Every line of the data that includes "FOTOAPARATI" should be copied out.

** LISTED ENTRIES follows **

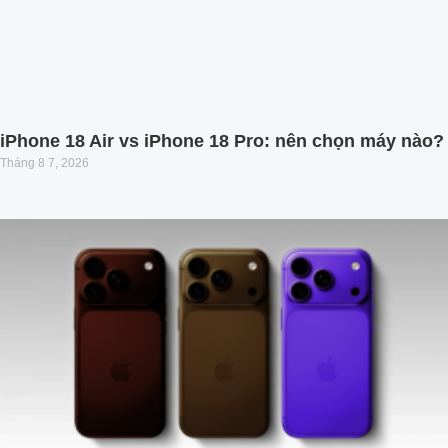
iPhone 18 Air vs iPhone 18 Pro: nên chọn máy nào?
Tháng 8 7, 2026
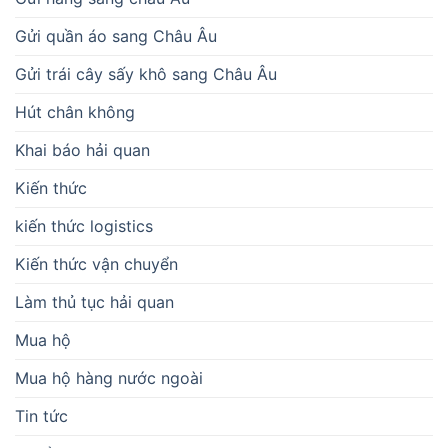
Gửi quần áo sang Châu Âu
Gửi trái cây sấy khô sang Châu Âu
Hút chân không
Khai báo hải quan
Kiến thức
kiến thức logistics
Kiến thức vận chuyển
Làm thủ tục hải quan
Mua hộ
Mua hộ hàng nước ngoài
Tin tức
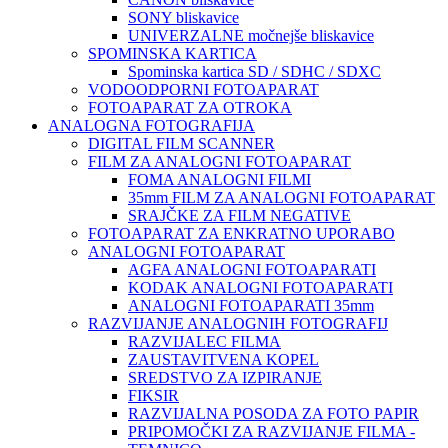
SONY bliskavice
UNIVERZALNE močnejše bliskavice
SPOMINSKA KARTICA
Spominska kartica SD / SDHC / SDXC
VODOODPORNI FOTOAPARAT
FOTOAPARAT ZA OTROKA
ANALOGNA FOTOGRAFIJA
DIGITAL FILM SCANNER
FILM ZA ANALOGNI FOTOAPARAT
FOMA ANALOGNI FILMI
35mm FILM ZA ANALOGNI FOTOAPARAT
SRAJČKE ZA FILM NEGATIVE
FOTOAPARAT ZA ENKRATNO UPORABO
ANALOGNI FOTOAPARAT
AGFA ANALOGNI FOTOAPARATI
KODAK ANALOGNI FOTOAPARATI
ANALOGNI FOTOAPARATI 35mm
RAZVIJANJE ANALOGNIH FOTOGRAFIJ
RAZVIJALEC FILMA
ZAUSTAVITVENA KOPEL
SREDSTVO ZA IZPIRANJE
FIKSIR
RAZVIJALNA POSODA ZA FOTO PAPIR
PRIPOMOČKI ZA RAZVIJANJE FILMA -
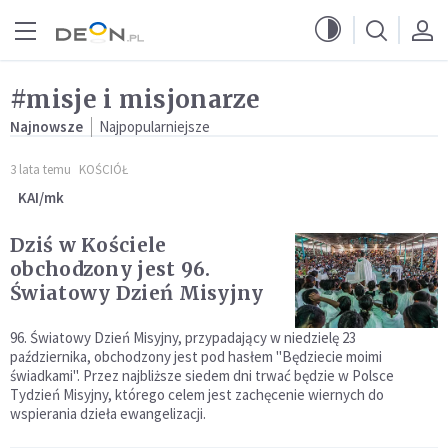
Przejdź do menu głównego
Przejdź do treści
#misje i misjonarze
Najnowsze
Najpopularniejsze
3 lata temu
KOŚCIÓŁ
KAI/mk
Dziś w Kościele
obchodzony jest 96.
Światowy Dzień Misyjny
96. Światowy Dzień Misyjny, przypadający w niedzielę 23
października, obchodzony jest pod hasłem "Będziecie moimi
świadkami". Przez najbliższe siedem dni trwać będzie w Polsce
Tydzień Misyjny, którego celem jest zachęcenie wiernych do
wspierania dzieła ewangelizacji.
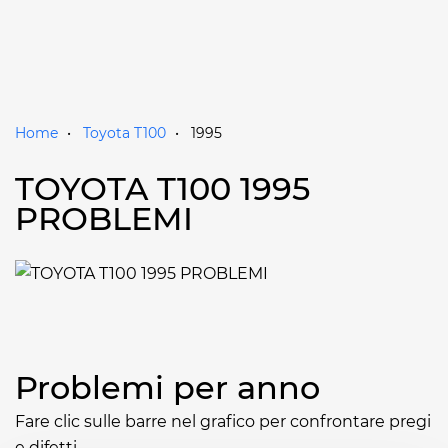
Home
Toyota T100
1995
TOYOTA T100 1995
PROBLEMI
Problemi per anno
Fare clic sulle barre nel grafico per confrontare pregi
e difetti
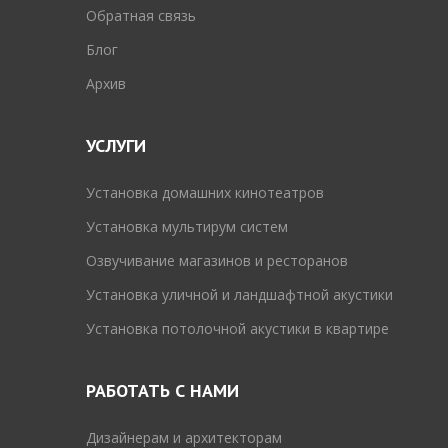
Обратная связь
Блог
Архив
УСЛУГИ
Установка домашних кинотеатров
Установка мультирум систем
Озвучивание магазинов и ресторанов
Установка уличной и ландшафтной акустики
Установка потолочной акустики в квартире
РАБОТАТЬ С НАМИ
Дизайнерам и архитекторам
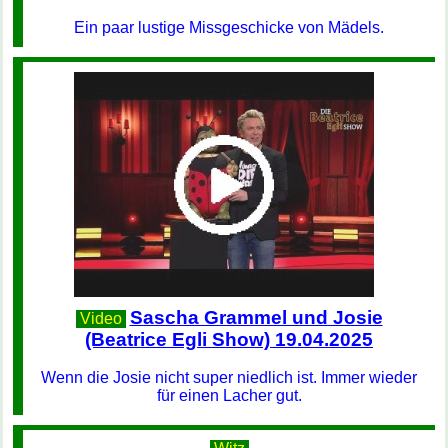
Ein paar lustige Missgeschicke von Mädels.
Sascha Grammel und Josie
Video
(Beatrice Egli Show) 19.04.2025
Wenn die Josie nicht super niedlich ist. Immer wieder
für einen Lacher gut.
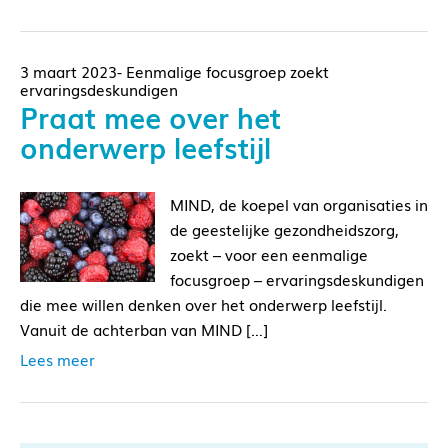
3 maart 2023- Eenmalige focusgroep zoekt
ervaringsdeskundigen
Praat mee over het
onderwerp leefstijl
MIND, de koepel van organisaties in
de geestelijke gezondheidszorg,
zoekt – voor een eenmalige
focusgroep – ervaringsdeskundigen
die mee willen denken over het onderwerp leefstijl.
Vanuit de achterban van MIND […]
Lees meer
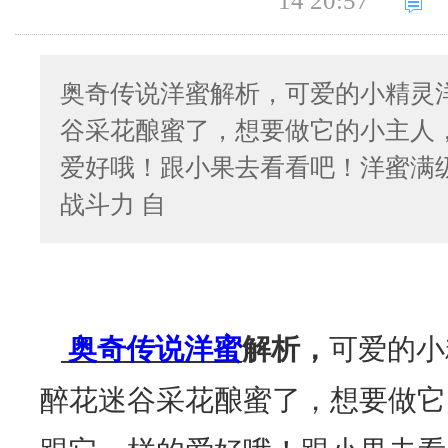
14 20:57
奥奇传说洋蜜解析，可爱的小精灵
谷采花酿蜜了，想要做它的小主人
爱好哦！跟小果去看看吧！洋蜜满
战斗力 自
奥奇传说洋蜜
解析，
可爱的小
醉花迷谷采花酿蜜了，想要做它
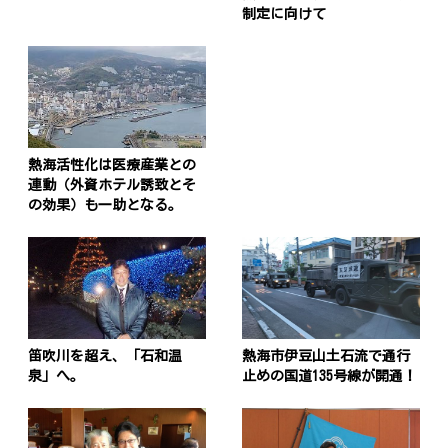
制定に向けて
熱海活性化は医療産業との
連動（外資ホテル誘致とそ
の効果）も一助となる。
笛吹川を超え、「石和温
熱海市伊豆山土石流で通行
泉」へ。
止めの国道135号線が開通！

** End of LISTED ENTRIES **
** LISTED ENTRIES follows **

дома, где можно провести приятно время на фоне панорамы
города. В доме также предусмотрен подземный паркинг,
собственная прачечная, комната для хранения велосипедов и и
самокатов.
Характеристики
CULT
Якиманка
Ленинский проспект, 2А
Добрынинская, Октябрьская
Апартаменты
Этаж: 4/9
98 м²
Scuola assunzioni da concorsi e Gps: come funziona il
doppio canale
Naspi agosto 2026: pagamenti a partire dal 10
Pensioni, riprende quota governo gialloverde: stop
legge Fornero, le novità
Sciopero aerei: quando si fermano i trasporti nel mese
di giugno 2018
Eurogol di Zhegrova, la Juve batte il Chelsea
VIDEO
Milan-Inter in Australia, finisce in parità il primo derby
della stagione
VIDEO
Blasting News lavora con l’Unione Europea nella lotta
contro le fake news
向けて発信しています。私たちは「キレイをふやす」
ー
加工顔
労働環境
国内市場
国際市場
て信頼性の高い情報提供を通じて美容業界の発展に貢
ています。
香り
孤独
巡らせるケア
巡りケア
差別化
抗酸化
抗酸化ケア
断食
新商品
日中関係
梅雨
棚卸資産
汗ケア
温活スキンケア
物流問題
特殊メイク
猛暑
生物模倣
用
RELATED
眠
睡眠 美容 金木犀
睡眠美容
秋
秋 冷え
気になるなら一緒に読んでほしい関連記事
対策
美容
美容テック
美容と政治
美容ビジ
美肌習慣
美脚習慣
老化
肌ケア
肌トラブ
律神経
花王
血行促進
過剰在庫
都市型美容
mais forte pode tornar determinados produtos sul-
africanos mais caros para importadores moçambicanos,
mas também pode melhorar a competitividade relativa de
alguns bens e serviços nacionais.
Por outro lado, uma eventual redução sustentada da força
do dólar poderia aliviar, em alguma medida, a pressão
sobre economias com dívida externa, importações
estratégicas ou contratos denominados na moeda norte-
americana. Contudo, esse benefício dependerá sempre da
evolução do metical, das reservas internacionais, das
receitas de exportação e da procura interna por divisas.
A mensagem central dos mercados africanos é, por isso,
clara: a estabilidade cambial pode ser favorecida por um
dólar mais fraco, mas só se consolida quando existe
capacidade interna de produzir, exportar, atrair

** End of LISTED ENTRIES **
** LISTED ENTRIES follows **

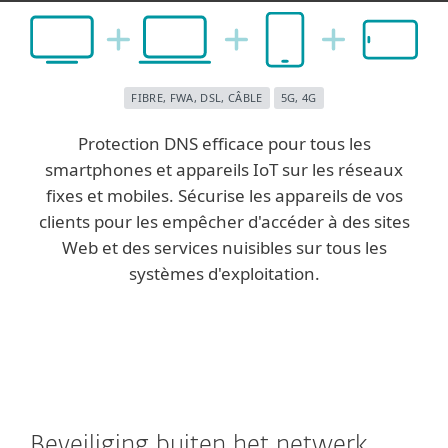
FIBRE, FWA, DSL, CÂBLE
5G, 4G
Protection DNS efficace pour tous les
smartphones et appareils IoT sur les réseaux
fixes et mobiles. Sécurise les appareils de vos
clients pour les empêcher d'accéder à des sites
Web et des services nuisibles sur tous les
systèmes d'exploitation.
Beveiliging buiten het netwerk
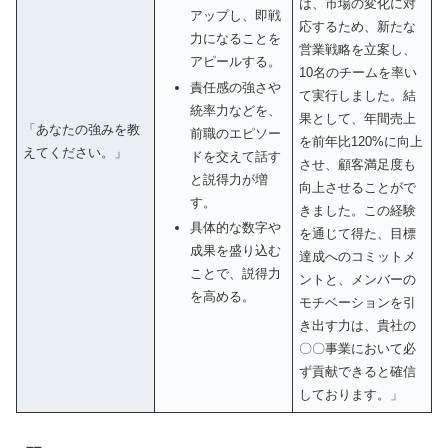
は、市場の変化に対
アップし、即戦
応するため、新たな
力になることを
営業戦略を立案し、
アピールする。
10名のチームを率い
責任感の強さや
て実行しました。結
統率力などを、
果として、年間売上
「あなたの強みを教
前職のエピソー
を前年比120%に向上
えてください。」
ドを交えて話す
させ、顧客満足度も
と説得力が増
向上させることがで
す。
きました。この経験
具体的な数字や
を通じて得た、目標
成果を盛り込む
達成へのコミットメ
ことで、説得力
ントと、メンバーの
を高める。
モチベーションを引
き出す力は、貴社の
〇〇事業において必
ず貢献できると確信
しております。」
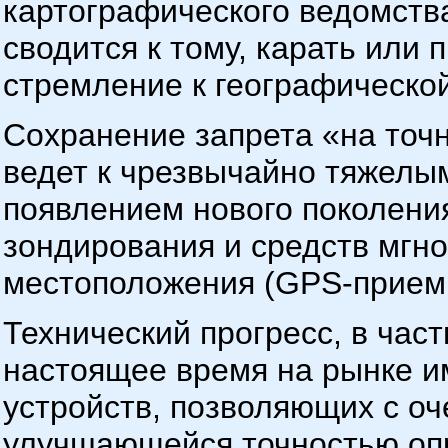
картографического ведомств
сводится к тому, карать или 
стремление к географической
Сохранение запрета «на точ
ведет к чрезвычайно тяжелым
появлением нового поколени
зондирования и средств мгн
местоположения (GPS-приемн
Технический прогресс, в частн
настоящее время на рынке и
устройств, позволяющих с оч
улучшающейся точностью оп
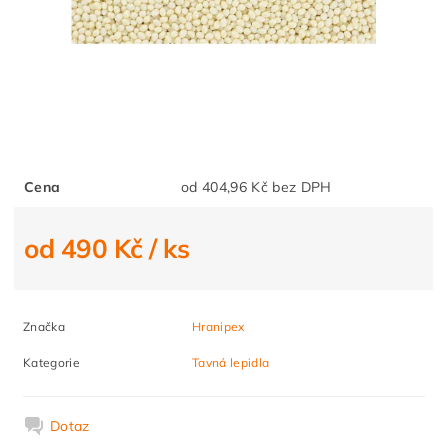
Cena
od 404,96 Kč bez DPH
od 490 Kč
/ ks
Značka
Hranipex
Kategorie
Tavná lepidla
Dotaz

** End of LISTED ENTRIES **

**OUTPUT OF THE TASK:**
AGFA ANALOGNI FOTOAPARATI
KODAK ANALOGNI FOTOAPARATI
ANALOGNI FOTOAPARATI 35mm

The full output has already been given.